_Data section_:
__________________________________________________

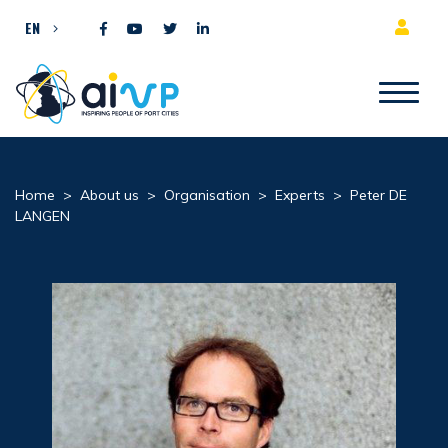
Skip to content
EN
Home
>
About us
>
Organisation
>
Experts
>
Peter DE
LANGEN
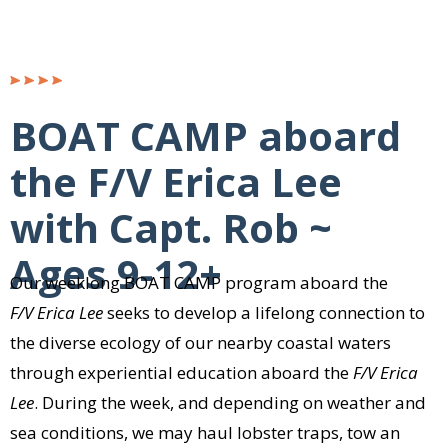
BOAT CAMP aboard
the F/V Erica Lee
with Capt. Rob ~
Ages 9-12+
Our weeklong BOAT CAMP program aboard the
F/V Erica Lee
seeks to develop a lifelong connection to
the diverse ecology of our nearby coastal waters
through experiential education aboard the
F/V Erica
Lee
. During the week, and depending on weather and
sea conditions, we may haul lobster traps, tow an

__________________________________________________

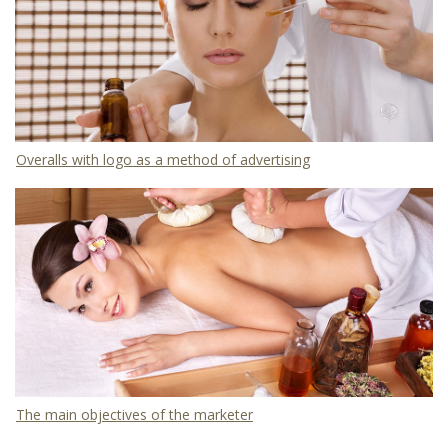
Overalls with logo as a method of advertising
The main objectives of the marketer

__________________________________________________

_Exercise details_: Throughout the material above, report each line holding the word "Erica".

_Your solution_:
the F/V Erica Lee
F/V Erica Lee
F/V Erica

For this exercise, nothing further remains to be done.